EXERCISE
Return every record below exactly; leave out the images.

******

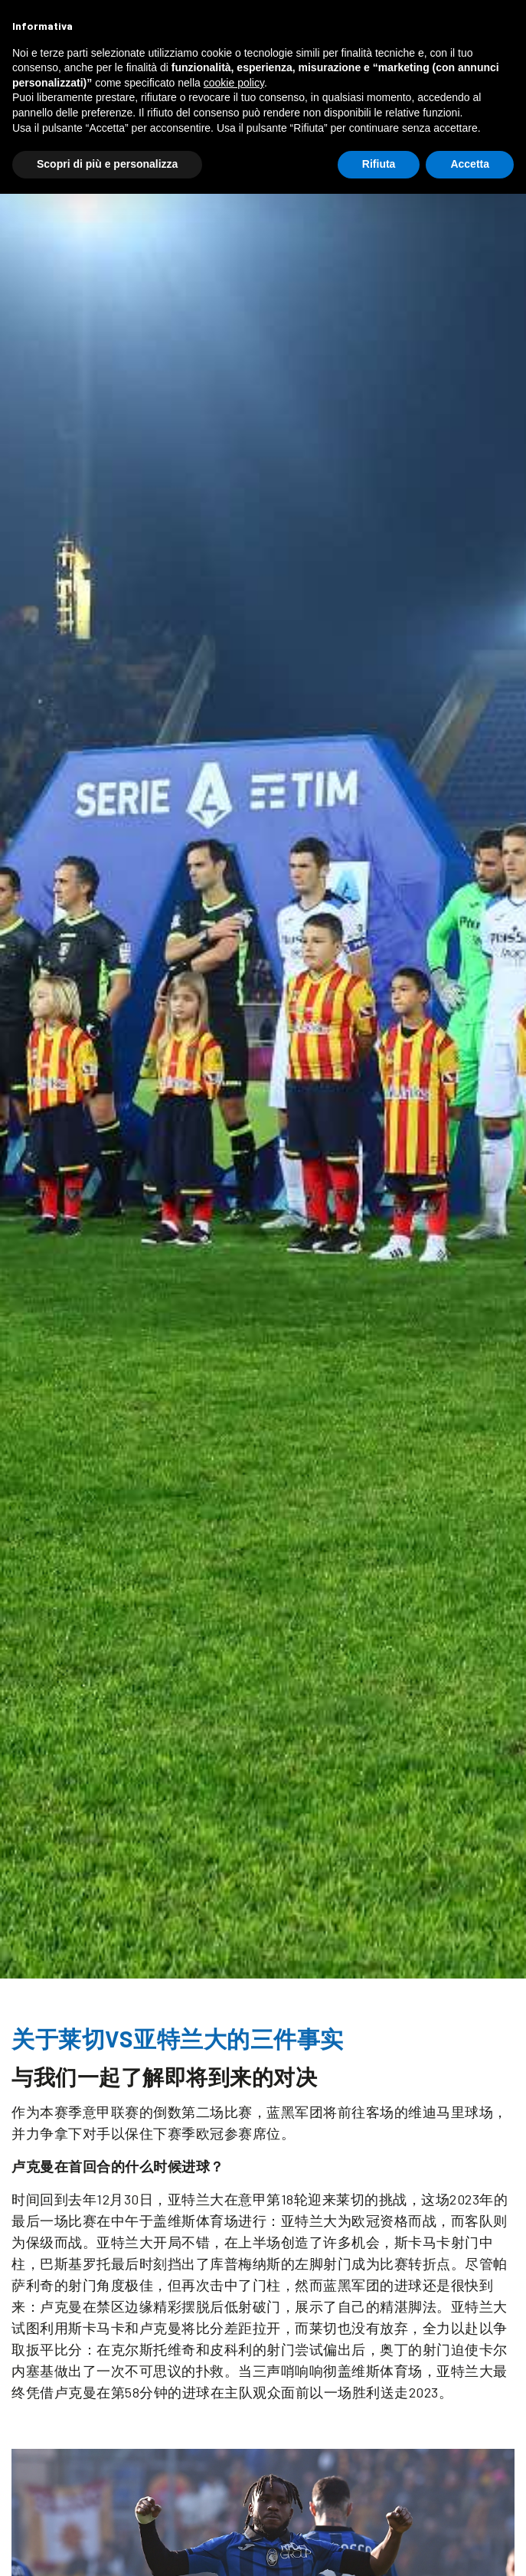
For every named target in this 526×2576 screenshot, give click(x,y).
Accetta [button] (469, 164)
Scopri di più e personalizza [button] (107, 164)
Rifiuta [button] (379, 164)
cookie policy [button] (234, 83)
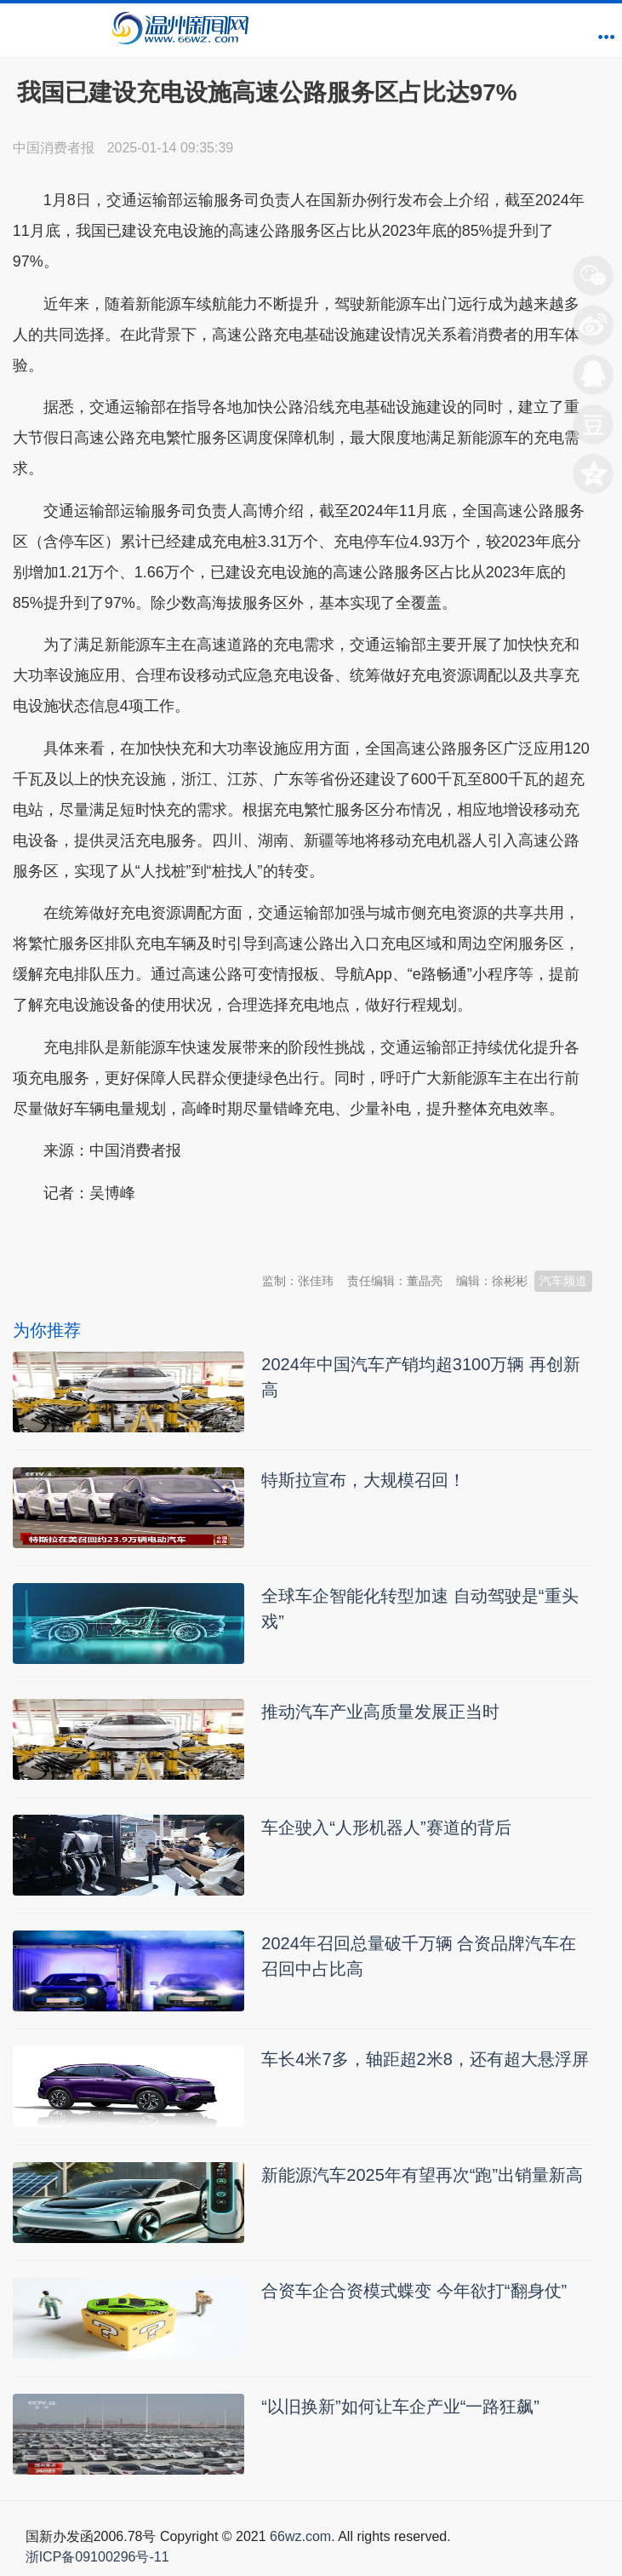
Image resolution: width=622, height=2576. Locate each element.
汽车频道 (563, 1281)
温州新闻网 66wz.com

******

RESULT OF THE EXERCISE
For every named target in this 526×2576 screenshot, give click(x,y).
Accetta [button] (469, 164)
Scopri di più e personalizza [button] (107, 164)
Rifiuta [button] (379, 164)
cookie policy [button] (234, 83)
Image resolution: width=622, height=2576. Locate each element.
汽车频道 (563, 1281)
温州新闻网 66wz.com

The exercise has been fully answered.